Tech universe: Friday 23 July

By Miraz Jordan

A round-up of the latest technology news from around the globe.

HARD EBOOKS: The next hardback you cuddle up with may be a Kindle. For the first time recently Amazon sold more Kindle ebooks than hardbacks, and the trend is accelerating. Who actually buys hardbacks anyway? When will ebooks replace paperbacks? Details at CNN

TEAM TALK: In a disaster cell phone towers may be out of action - just when you need them most. Australian researchers have a system to let nearby cellphones form a temporary peer-to-peer network, without needing a tower. Better hope it's not hilly though. Check out Tech News Daily.

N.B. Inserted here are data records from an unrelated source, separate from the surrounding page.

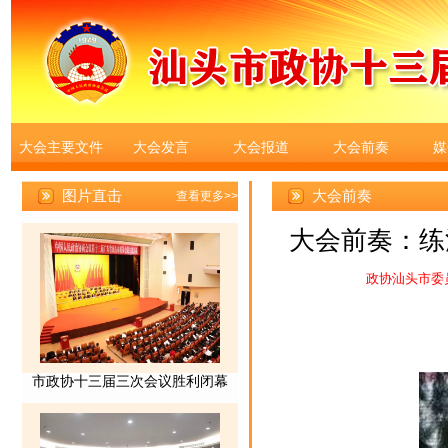
大会主要文件
大会发言
大会报道
大会前奏
媒
大会前奏
大会前奏：练
政协汕头市委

NO QUEUE CARD: A smart proximity chip in the new Qantas Frequent Flyer Q Card identifies passengers and their flight bookings. RFID Q Bag Tags also replace printed luggage tags, making it easy to drop off and track bags. No queues with a Q card.

4D MINI-MOVIES: Atoms move a million billion times per second - impossible to see. Or they were, until the California Institute of Technology figured out how to take and build thousands of individual images into frames of a movie.

They call the technique 4-D electron microscopy. Seen any good atoms lately? More at Scientific American.

FASTER WEATHER: NIWA's new $12.7 million supercomputer, called FitzRoy, has 100 times more power than their current computer and performs 34 trillion calculations a second. The new computer will help NIWA forecast the impacts of severe weather events and may even help to model the human body. There's rain coming, I can feel it in my bones. Details at NIWA.